The unregulated inflow of relief materials in the Sunderbans region has resulted in a new crisis in the cyclone battered region: Plastic Waste.
- Sunderbans has been battered by many cyclones over the years, with Cyclone Yaas being the latest.
- To support the affected people, packaged relief material has been flowing into the Sunderbans.
- The unregulated inflow of relief materials has resulted in the accumulation of plastic waste in the Sunderbans.
What are the concerns raised by the NGOs?
Plastics in the Sunderbans would have both short term and long term ecological impacts.
- The presence of plastic in saline water increases the toxicity of water and could also contribute to the eutrophication of water.
- The breakdown of plastics in the water will lead to an increase in microplastics, which would subsequently enter the food system.
- Given that Sunderbans is connected to the sea, the increase of plastic in the region could lead to plastic waste entering the ocean.
- Sunderbans is largely dependent on fisheries and aquaculture and any change in the delicate ecosystem can spell doom not only for the ecology but also for livelihoods.
- Moreover, the Indian Sunderbans, a UNESCO World Heritage Site, is home to about 2,626 faunas, including Royal Bengal Tigers, Gangetic Dolphins, saltwater crocodiles, and threatened species of freshwater turtles.
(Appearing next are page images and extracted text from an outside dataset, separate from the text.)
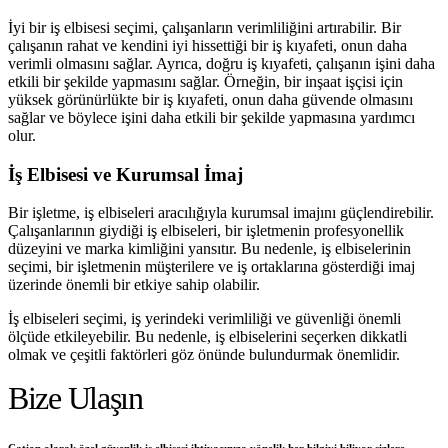
İyi bir iş elbisesi seçimi, çalışanların verimliliğini artırabilir. Bir
çalışanın rahat ve kendini iyi hissettiği bir iş kıyafeti, onun daha
verimli olmasını sağlar. Ayrıca, doğru iş kıyafeti, çalışanın işini daha
etkili bir şekilde yapmasını sağlar. Örneğin, bir inşaat işçisi için
yüksek görünürlükte bir iş kıyafeti, onun daha güvende olmasını
sağlar ve böylece işini daha etkili bir şekilde yapmasına yardımcı
olur.
İş Elbisesi ve Kurumsal İmaj
Bir işletme, iş elbiseleri aracılığıyla kurumsal imajını güçlendirebilir.
Çalışanlarının giydiği iş elbiseleri, bir işletmenin profesyonellik
düzeyini ve marka kimliğini yansıtır. Bu nedenle, iş elbiselerinin
seçimi, bir işletmenin müşterilere ve iş ortaklarına gösterdiği imaj
üzerinde önemli bir etkiye sahip olabilir.
İş elbiseleri seçimi, iş yerindeki verimliliği ve güvenliği önemli
ölçüde etkileyebilir. Bu nedenle, iş elbiselerini seçerken dikkatli
olmak ve çeşitli faktörleri göz önünde bulundurmak önemlidir.
Bize Ulaşın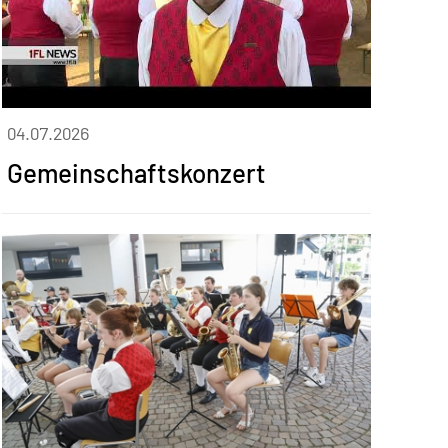
04.07.2026
Gemeinschaftskonzert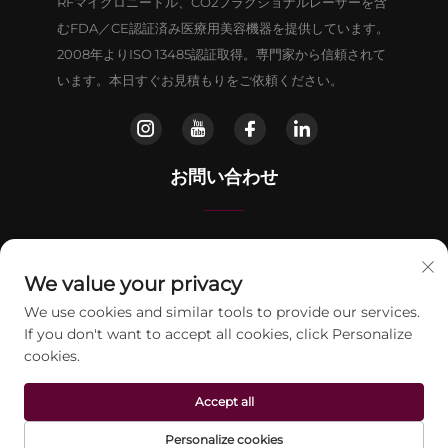
RFマイクロニードル、CO2フラクショナルレーザーを含
むFDA／CE認証済み医療用美容機器を提供しています。
2008年よりISO 13485認証取得。専門家から信頼されて
います。本日すぐお見積もりをご依頼ください。
お問い合わせ
北京市房山区晨光东路16号9号楼802室
We value your privacy
+86-13911459627
We use cookies and similar tools to provide our services.
If you don't want to accept all cookies, click Personalize
[email protected]
cookies.
Accept all
© 2026 北京ジョンテレーザー科技有限公司。全著作権を保有します。
プラ
イバシーポリシー
Personalize cookies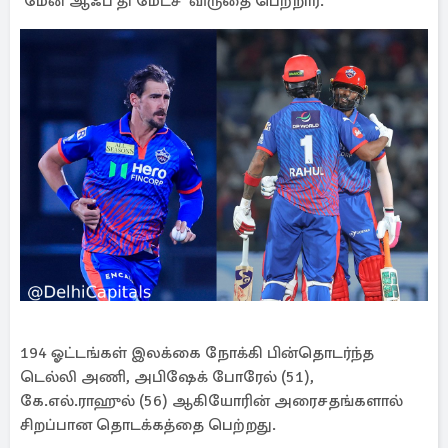
‘மேன் ஆஃப் தி மேட்ச்’ விருதை பெற்றார்.
194 ஓட்டங்கள் இலக்கை நோக்கி பின்தொடர்ந்த
டெல்லி அணி, அபிஷேக் போரேல் (51),
கே.எல்.ராஹுல் (56) ஆகியோரின் அரைசதங்களால்
சிறப்பான தொடக்கத்தை பெற்றது.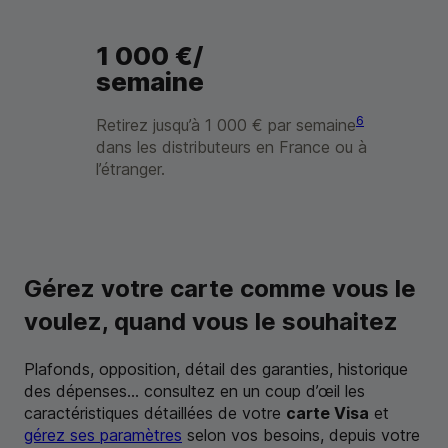
1 000 €/
semaine
6
Retirez jusqu’à 1 000 € par semaine
dans les distributeurs en France ou à
l’étranger.
Gérez votre carte comme vous le
voulez, quand vous le souhaitez
Plafonds, opposition, détail des garanties, historique
des dépenses... consultez en un coup d’œil les
caractéristiques détaillées de votre
carte Visa
et
gérez ses paramètres
selon vos besoins, depuis votre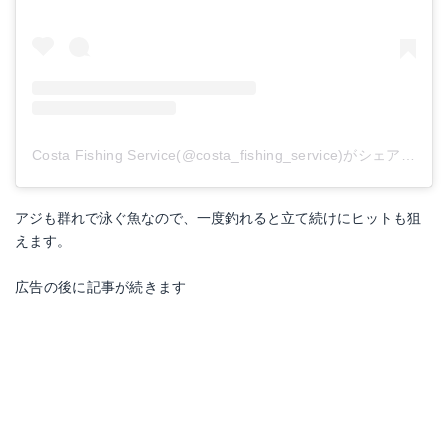
Costa Fishing Service(@costa_fishing_service)がシェアした投稿
アジも群れで泳ぐ魚なので、一度釣れると立て続けにヒットも狙
えます。
広告の後に記事が続きます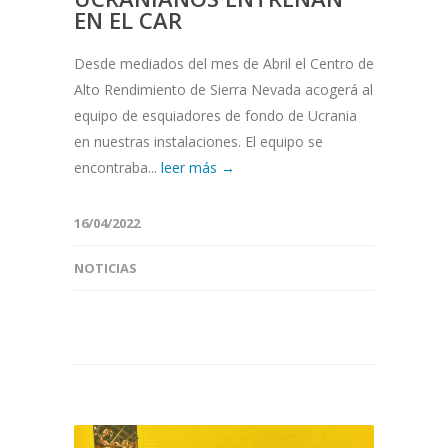
EN EL CAR
Desde mediados del mes de Abril el Centro de
Alto Rendimiento de Sierra Nevada acogerá al
equipo de esquiadores de fondo de Ucrania
en nuestras instalaciones. El equipo se
encontraba...
leer más →
16/04/2022
NOTICIAS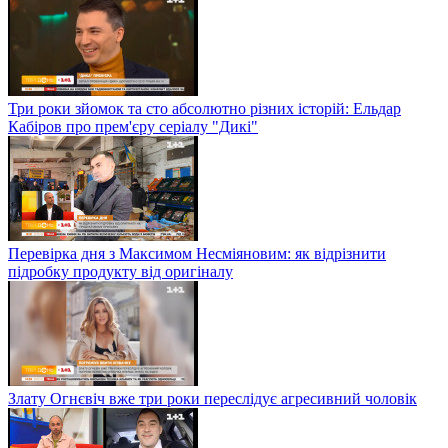
Три роки зйомок та сто абсолютно різних історій: Ельдар
Кабіров про прем'єру серіалу "Дикі"
Перевірка дня з Максимом Несміяновим: як відрізнити
підробку продукту від оригіналу
Злату Огнєвіч вже три роки переслідує агресивний чоловік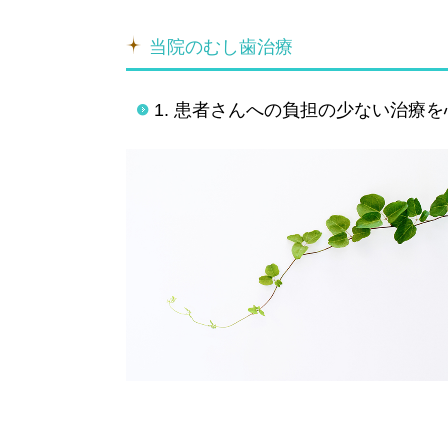
当院のむし歯治療
1. 患者さんへの負担の少ない治療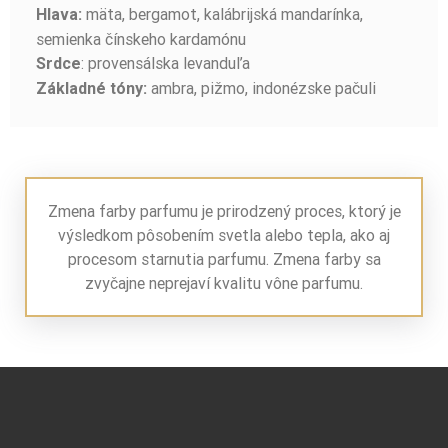
mäta, bergamot, kalábrijská mandarínka,
Hlava:
semienka čínskeho kardamónu
: provensálska levanduľa
Srdce
ambra, pižmo, indonézske pačuli
Základné tóny:
Zmena farby parfumu je prirodzený proces, ktorý je
výsledkom pôsobením svetla alebo tepla, ako aj
procesom starnutia parfumu. Zmena farby sa
zvyčajne neprejaví kvalitu vône parfumu.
Hence, an increase in plastic waste may pose a threat to the unique biodiversity of the region.
Steps to be taken:
- Tight vigil on the entrances to the Sundarbans Biosphere Reserve and the Sundarbans Tiger Reserve.
- NGOs and locals should be encouraged to collect plastic waste, which should also be recycled.
- Organize cleanliness drives to remove plastic from the Sunderbans.